XXXV. RELIEFS OF THE BORO BUDOOR
(C. Nieuwenhuis.)
The work of restoration, started with excavations and the removal of heaps of accumulated debris, has led to important discoveries, also in relation to the dagob. Among shattered naga-gargoyles, antefixes, carved detail of every description, fragments have been found of a triple payoong, an ornament in the form of a sunshade which capped it; of a statuette supposed to have adorned its second storey, the upper compartment of the cella. To quote from Major van Erp’s last published report,[158] the excavations shed new light on the design of some minor parts of the building, the decoration, e.g., of the lowest three staircases on each of the four sides; notwithstanding the existing drawings, the kala-makara motive seems to have entered into the ornament of the entrance gate in the principal outer wall; the design of the balustrade which enclosed the platform of the temple and disappeared altogether, has been determined and a portion of it will be rebuilt to show how things must have looked; slabs belonging to the different series of bas-reliefs, mostly of the jataka variety, have been unearthed or detected in neighbouring kampongs. Especial care is taken to retrieve those missing from the upper tier in the first gallery: if the recovered reliefs are not always complete, the recognisable principal figure explains generally the idea which the sculptor intended to convey, with sufficient clearness to be grasped by the trained archaeologist. And as to the rest of the detached pieces of architectural value, dug up or otherwise revealed to the searching eye, the symmetric unity of the Boro Budoor is such that place and position of each component part, however subordinate in the mighty fabric, are easily ascertained. Every new find discloses new excellence, so far undreamt of, in the constructive ability of the master-builder whose illuminated brain conceived the idea of this temple wherein he wrote the history of a religion,
Whose goodly workmanship far past all other,
That ever were on earth, all were they set together.

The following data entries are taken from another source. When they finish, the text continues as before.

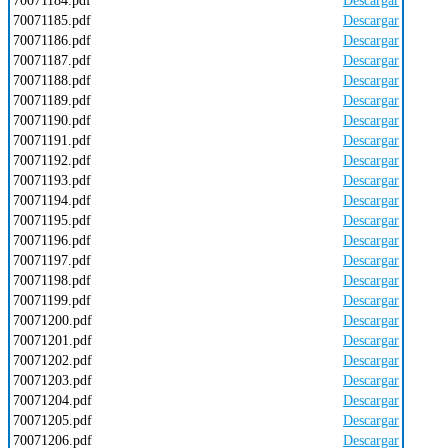
70071184.pdf
Descargar
70071185.pdf
Descargar
70071186.pdf
Descargar
70071187.pdf
Descargar
70071188.pdf
Descargar
70071189.pdf
Descargar
70071190.pdf
Descargar
70071191.pdf
Descargar
70071192.pdf
Descargar
70071193.pdf
Descargar
70071194.pdf
Descargar
70071195.pdf
Descargar
70071196.pdf
Descargar
70071197.pdf
Descargar
70071198.pdf
Descargar
70071199.pdf
Descargar
70071200.pdf
Descargar
70071201.pdf
Descargar
70071202.pdf
Descargar
70071203.pdf
Descargar
70071204.pdf
Descargar
70071205.pdf
Descargar
70071206.pdf
Descargar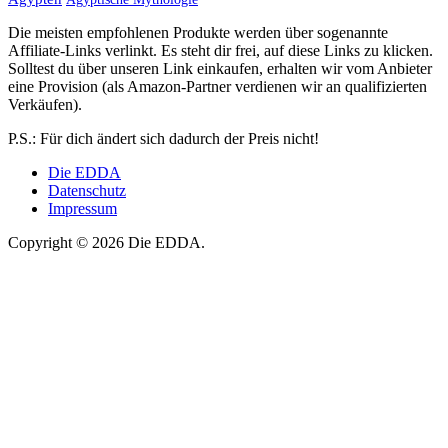
Die meisten empfohlenen Produkte werden über sogenannte
Affiliate-Links verlinkt. Es steht dir frei, auf diese Links zu klicken.
Solltest du über unseren Link einkaufen, erhalten wir vom Anbieter
eine Provision (als Amazon-Partner verdienen wir an qualifizierten
Verkäufen).
P.S.: Für dich ändert sich dadurch der Preis nicht!
Die EDDA
Datenschutz
Impressum
Copyright © 2026 Die EDDA.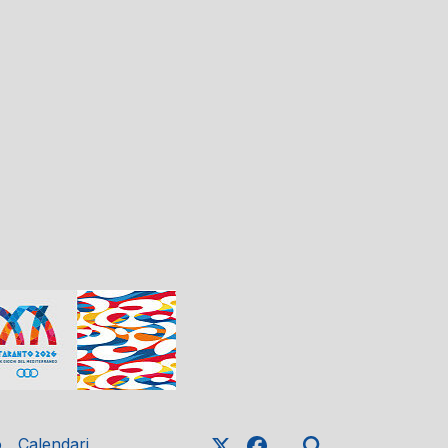
o
Calendari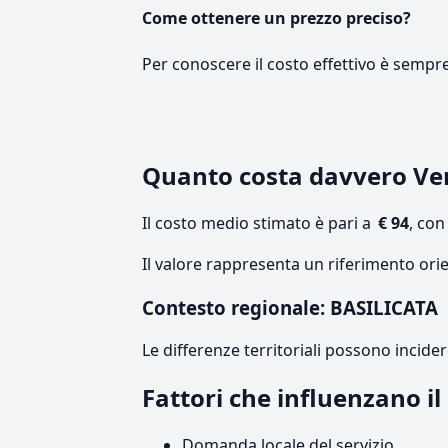
Come ottenere un prezzo preciso?
Per conoscere il costo effettivo è sempr
Quanto costa davvero Ve
Il costo medio stimato è pari a
€ 94
, co
Il valore rappresenta un riferimento orie
Contesto regionale: BASILICATA
Le differenze territoriali possono incide
Fattori che influenzano i
Domanda locale del servizio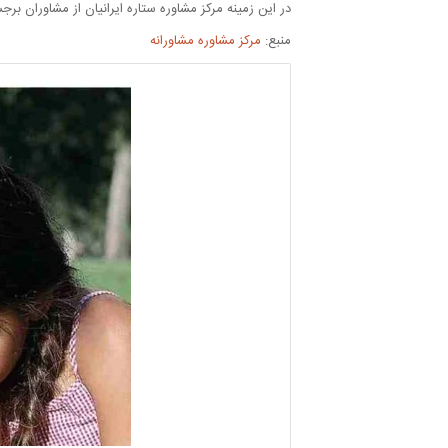
در این زمینه مرکز مشاوره ستاره ایرانیان از مشاوران
منبع:
مرکز مشاوره مشاورانه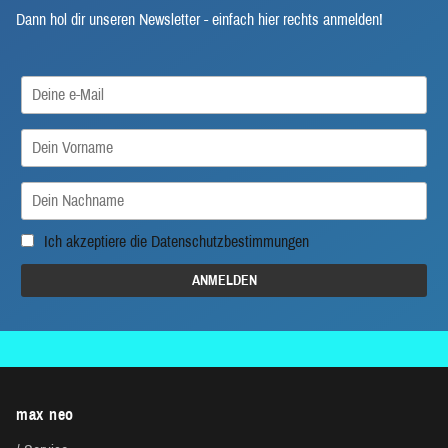
Dann hol dir unseren Newsletter - einfach hier rechts anmelden!
Ich akzeptiere die
Datenschutzbestimmungen
max neo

XXXVI. ASCENDING THE BORO BUDOOR
(Cephas Sr.)
His name is unknown, though native fancy, descrying his likeness in the profile of the Minoreh mountains, a fine conceit worthy of his genius, has baptised him Kiahi Guna Darma. Another tradition calls him Kiahi Oondagi and makes him chisel the statue which, up to the time of the late King of Siam’s visit in 1896, stood near the pasangrahan, facing a damaged Amitabha and seemingly heartening the diminishing ranks of the lions mounting guard. It had been brought thither from a place known as Topog, about a mile distant, and was certainly a portrait-statue, beautifully cut and with its extraordinarily clever features a rare work of art. The story goes that, like Busketus, the architect (with Rainaldus) of the Duomo at Pisa, his dearest wish was to have his remains carried to rest under the stones of the edifice he had raised to the honour of the unseen; that, baffled in his hopes and reincarnated after his death because of some venial offence which made him fail in attaining the Nirvana too, he fashioned this effigy to be set up at the entrance of his magnum opus, anticipating an idea of the equally nameless artist who put the Byzantine stamp on San Marco in Venice. It is an additional proof of the late King Chulalongkorn’s discrimination in favour of the very best that, making the permitted choice, his Majesty included Kiahi Oondagi, but O! the official cringing and the little piety shown to the memory of the illustrious labourer who wrought this wonderful monument.